__EXTRACTED INFORMATION__
------
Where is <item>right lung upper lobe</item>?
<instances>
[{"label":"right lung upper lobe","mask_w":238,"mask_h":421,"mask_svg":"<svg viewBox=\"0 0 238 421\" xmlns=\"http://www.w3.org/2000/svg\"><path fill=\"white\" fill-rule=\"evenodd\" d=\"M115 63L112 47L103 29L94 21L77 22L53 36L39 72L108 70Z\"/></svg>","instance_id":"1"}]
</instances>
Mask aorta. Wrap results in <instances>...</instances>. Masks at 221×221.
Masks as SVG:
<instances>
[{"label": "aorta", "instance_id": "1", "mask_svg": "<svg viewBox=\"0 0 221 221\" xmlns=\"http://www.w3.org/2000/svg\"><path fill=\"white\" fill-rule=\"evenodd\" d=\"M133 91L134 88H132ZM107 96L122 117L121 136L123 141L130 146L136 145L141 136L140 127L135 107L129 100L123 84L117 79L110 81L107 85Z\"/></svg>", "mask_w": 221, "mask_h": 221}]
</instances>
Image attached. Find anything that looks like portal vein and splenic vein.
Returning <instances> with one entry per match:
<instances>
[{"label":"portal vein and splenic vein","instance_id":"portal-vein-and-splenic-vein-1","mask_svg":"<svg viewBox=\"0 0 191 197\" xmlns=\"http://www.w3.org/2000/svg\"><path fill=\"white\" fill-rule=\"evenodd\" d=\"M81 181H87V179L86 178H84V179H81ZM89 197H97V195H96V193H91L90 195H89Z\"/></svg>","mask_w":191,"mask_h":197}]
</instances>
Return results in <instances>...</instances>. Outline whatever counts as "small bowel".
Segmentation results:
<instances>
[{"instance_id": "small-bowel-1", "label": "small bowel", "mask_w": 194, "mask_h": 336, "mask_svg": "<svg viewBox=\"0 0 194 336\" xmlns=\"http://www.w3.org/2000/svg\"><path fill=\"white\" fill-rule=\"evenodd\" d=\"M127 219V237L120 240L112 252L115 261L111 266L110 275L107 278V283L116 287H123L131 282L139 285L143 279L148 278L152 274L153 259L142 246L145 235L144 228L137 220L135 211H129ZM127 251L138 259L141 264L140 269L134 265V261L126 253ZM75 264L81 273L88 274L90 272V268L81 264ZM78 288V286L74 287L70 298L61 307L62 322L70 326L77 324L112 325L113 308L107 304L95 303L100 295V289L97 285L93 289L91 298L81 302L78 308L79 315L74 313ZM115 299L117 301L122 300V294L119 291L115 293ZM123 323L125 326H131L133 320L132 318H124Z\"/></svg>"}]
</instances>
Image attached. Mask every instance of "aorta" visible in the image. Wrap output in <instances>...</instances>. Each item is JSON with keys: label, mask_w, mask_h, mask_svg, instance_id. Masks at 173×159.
------
__WHAT TO DO__
Starting at the line that contains "Mask aorta. Wrap", retype each line through the end of the listing above and nothing else.

__EXERCISE RESPONSE__
Mask aorta. Wrap results in <instances>...</instances>. Masks at 221×221.
Masks as SVG:
<instances>
[{"label": "aorta", "instance_id": "1", "mask_svg": "<svg viewBox=\"0 0 221 221\" xmlns=\"http://www.w3.org/2000/svg\"><path fill=\"white\" fill-rule=\"evenodd\" d=\"M133 91L134 88H132ZM107 96L122 117L121 136L123 141L130 146L136 145L141 136L140 127L135 107L129 100L123 84L117 79L110 81L107 85Z\"/></svg>", "mask_w": 221, "mask_h": 221}]
</instances>
Image attached. Find anything that looks like portal vein and splenic vein.
Returning <instances> with one entry per match:
<instances>
[{"label":"portal vein and splenic vein","instance_id":"portal-vein-and-splenic-vein-1","mask_svg":"<svg viewBox=\"0 0 191 197\" xmlns=\"http://www.w3.org/2000/svg\"><path fill=\"white\" fill-rule=\"evenodd\" d=\"M81 181H87V179L86 178H84V179H81ZM89 197H97V195H96V193H91L90 195H89Z\"/></svg>","mask_w":191,"mask_h":197}]
</instances>
Return results in <instances>...</instances>. Outline whatever counts as "small bowel".
Segmentation results:
<instances>
[{"instance_id": "small-bowel-1", "label": "small bowel", "mask_w": 194, "mask_h": 336, "mask_svg": "<svg viewBox=\"0 0 194 336\" xmlns=\"http://www.w3.org/2000/svg\"><path fill=\"white\" fill-rule=\"evenodd\" d=\"M127 219V237L120 240L112 252L115 261L111 266L110 275L107 278V283L116 287H123L131 282L139 285L143 279L148 278L152 274L153 259L142 246L145 235L144 228L137 220L135 211H129ZM127 251L138 259L141 264L140 269L134 265V261L126 253ZM75 264L81 273L88 274L90 272V268L81 264ZM78 288V286L74 287L70 298L61 307L62 322L70 326L77 324L112 325L113 308L107 304L95 303L100 295V289L97 285L93 289L91 298L81 302L78 308L79 315L74 313ZM115 299L117 301L122 300V294L119 291L115 293ZM123 323L125 326H131L133 320L132 318H124Z\"/></svg>"}]
</instances>
Image attached. Mask every instance of "aorta" visible in the image. Wrap output in <instances>...</instances>. Each item is JSON with keys: label, mask_w, mask_h, mask_svg, instance_id. Masks at 173×159.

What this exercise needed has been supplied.